Visual experience differentially impacts the egocentric and allocentric coding of touch and motor sequence.

Virginie Crollen, Geneviève Albouy, Franco Lepore, Olivier Collignon

Last modified: 2013-05-05

Abstract


Touch processing and motor execution both rely on two different spatial frames of reference: a representation built upon egocentric coordinates and a goal-directed representation built upon allocentric coordinates. If early visual deprivation impairs the use of an external frame of reference for touch, the question arises as to whether visual experience also affects the allocentric representation of space in the motor field. To examine this issue, early blind (EB) and sighted control participants (SC) took part in two experiments. In the first, targeting touch processing, participants were required to determine, either with their hands in parallel or crossed over the body midline, the temporal order of two tactile stimuli, one applied to each hand. Crossing the hands led to a significant decrement in performance in SC but did not affect EB, as also demonstrated by Röder and collaborators (2004), suggesting an absence of automatic external remapping of touch in this population.

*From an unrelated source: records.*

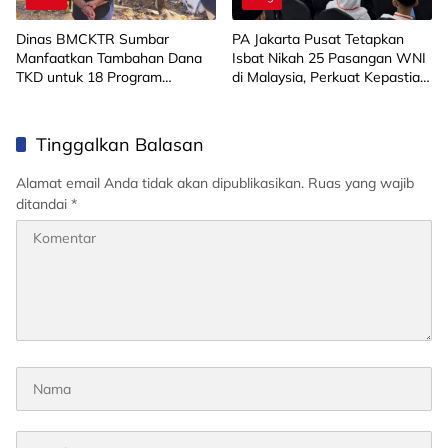
Dinas BMCKTR Sumbar
PA Jakarta Pusat Tetapkan
Manfaatkan Tambahan Dana
Isbat Nikah 25 Pasangan WNI
TKD untuk 18 Program
di Malaysia, Perkuat Kepastian
Strategis
Hukum di Luar Negeri
Tinggalkan Balasan
Alamat email Anda tidak akan dipublikasikan.
Ruas yang wajib
ditandai
*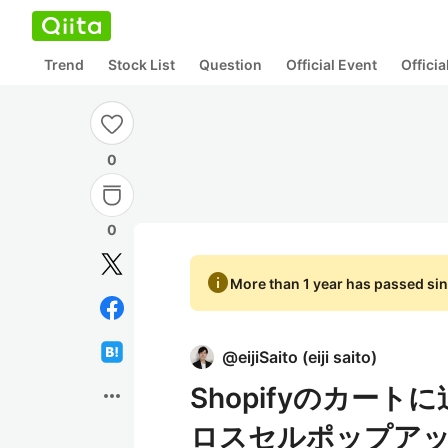
Trend
Stock List
Question
Official Event
Offici
0
0
info
More than 1 year has passed sin
@
eijiSaito
(
eiji saito
)
Shopifyのカー
more_horiz
ロスセルポップアッ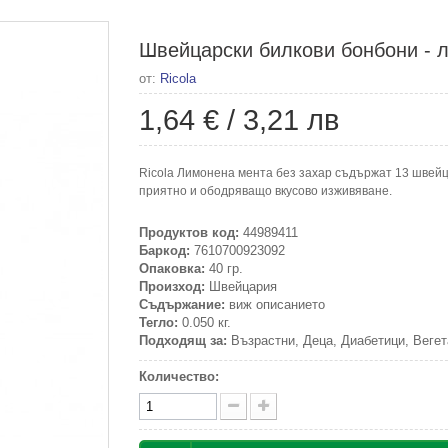
Швейцарски билкови бонбони - л
от:
Ricola
1,64 €
/
3,21 лв
Ricola Лимонена мента без захар съдържат 13 швейц
приятно и ободряващо вкусово изживяване.
Продуктов код:
44989411
Баркод:
7610700923092
Опаковка:
40 гр.
Произход:
Швейцария
Съдържание:
виж описанието
Тегло:
0.050 кг.
Подходящ за:
Възрастни, Деца, Диабетици, Вегет
Количество: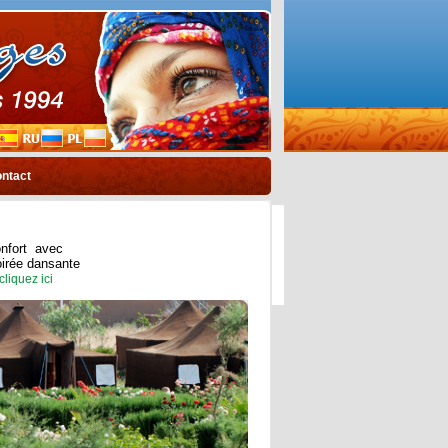
ntact
onfort avec
soirée dansante
cliquez ici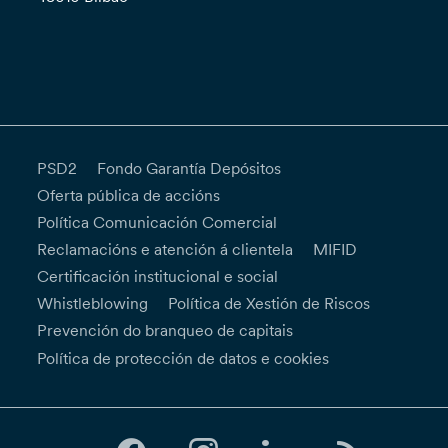
PSD2
Fondo Garantía Depósitos
Oferta pública de accións
Política Comunicación Comercial
Reclamacións e atención á clientela
MIFID
Certificación institucional e social
Whistleblowing
Política de Xestión de Riscos
Prevención do branqueo de capitais
Política de protección de datos e cookies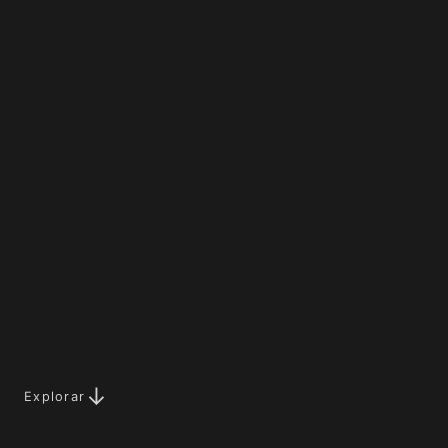
Explorar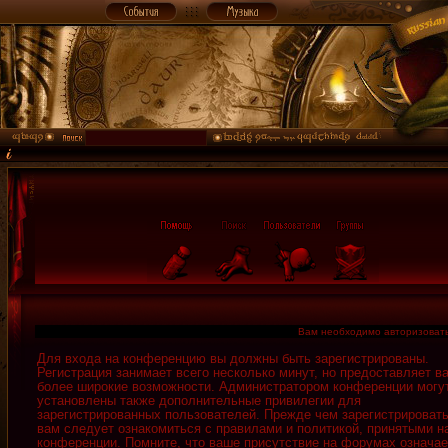
Вам необходимо авторизовать
Для входа на конференцию вы должны быть зарегистрированы.
Регистрация занимает всего несколько минут, но предоставляет в
более широкие возможности. Администратором конференции могу
установлены также дополнительные привилегии для
зарегистрированных пользователей. Прежде чем зарегистрировать
вам следует ознакомиться с правилами и политикой, принятыми н
конференции. Помните, что ваше присутствие на форумах означае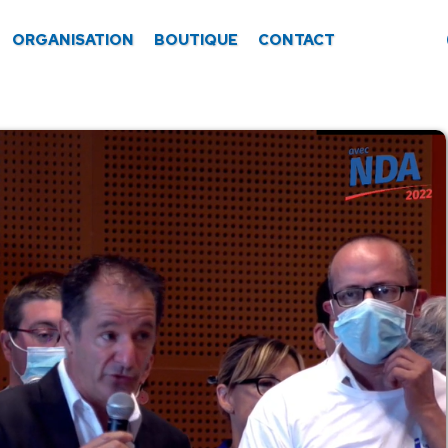
ORGANISATION
BOUTIQUE
CONTACT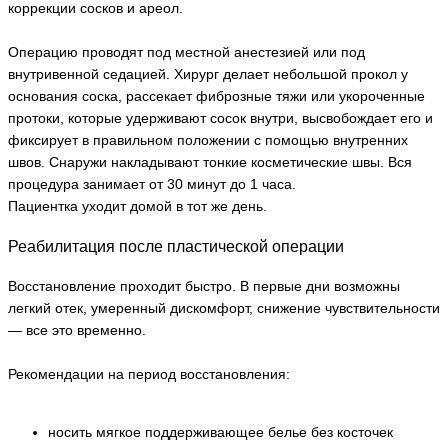
коррекции сосков и ареол.
Операцию проводят под местной анестезией или под
внутривенной седацией. Хирург делает небольшой прокол у
основания соска, рассекает фиброзные тяжи или укороченные
протоки, которые удерживают сосок внутри, высвобождает его и
фиксирует в правильном положении с помощью внутренних
швов. Снаружи накладывают тонкие косметические швы. Вся
процедура занимает от 30 минут до 1 часа.
Пациентка уходит домой в тот же день.
Реабилитация после пластической операции
Восстановление проходит быстро. В первые дни возможны
легкий отек, умеренный дискомфорт, снижение чувствительности
— все это временно.
Рекомендации на период восстановления:
носить мягкое поддерживающее белье без косточек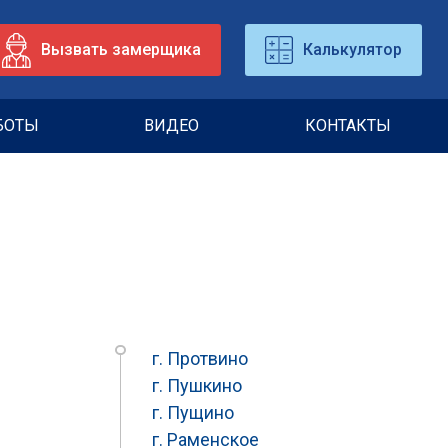
Вызвать замерщика
Калькулятор
БОТЫ
ВИДЕО
КОНТАКТЫ
г. Протвино
г. Пушкино
г. Пущино
г. Раменское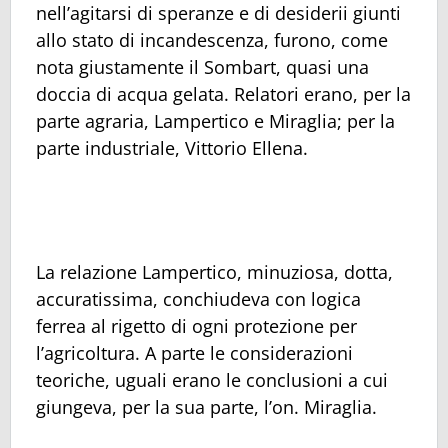
nell’agitarsi di speranze e di desiderii giunti
allo stato di incandescenza, furono, come
nota giustamente il Sombart, quasi una
doccia di acqua gelata. Relatori erano, per la
parte agraria, Lampertico e Miraglia; per la
parte industriale, Vittorio Ellena.
La relazione Lampertico, minuziosa, dotta,
accuratissima, conchiudeva con logica
ferrea al rigetto di ogni protezione per
l’agricoltura. A parte le considerazioni
teoriche, uguali erano le conclusioni a cui
giungeva, per la sua parte, l’on. Miraglia.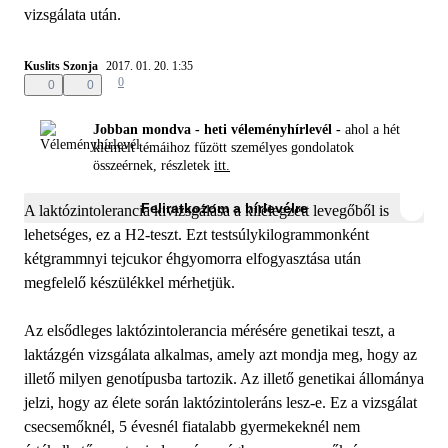
vizsgálata után.
Kuslits Szonja
2017. 01. 20. 1:35
0
0
0
Jobban mondva - heti véleményhírlevél -
ahol a hét
kiemelt témáihoz fűzött személyes gondolatok
összeérnek, részletek
itt.
Feliratkozom a hírlevélre
A laktózintolerancia kivizsgálása a kilélegzett levegőből is
lehetséges, ez a H2-teszt. Ezt testsúlykilogrammonként
kétgrammnyi tejcukor éhgyomorra elfogyasztása után
megfelelő készülékkel mérhetjük.
Az elsődleges laktózintolerancia mérésére genetikai teszt, a
laktázgén vizsgálata alkalmas, amely azt mondja meg, hogy az
illető milyen genotípusba tartozik. Az illető genetikai állománya
jelzi, hogy az élete során laktózintoleráns lesz-e. Ez a vizsgálat
csecsemőknél, 5 évesnél fiatalabb gyermekeknél nem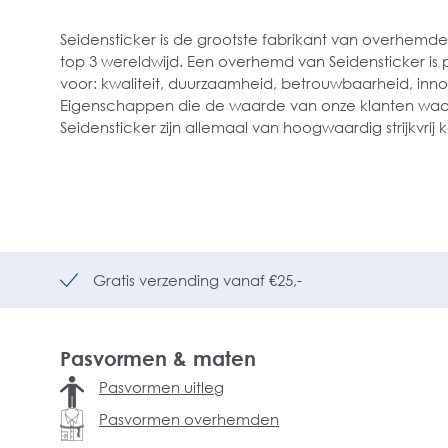
Seidensticker is de grootste fabrikant van overhemde
top 3 wereldwijd. Een overhemd van Seidensticker is 
voor: kwaliteit, duurzaamheid, betrouwbaarheid, innov
Eigenschappen die de waarde van onze klanten waar
Seidensticker zijn allemaal van hoogwaardig strijkvrij
Gratis verzending vanaf €25,-
Pasvormen & maten
Pasvormen uitleg
Pasvormen overhemden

In the second experiment, participants were trained to perform a sequence of five fingers movements. After the training session, participants were tested on their ability to produce, with the same hand, but with the keypad turned upside down, the learned (egocentric condition) or the mirror sequence (allocentric condition). In this task, EB and SC both experienced significant transfer of motor sequence knowledge irrespective of whether the representation of the sequence was allocentric or egocentric. These results therefore demonstrate that early visual experience differentially impacts the egocentric and allocentric coding of touch and motor sequence.

Keywords


Spatial representation; motor sequence; blindness

References


Röder B., Rösler F., and Spence, C. (2004). Early vision impairs tactile perception in the blind. Current Biology, 14, 121−124.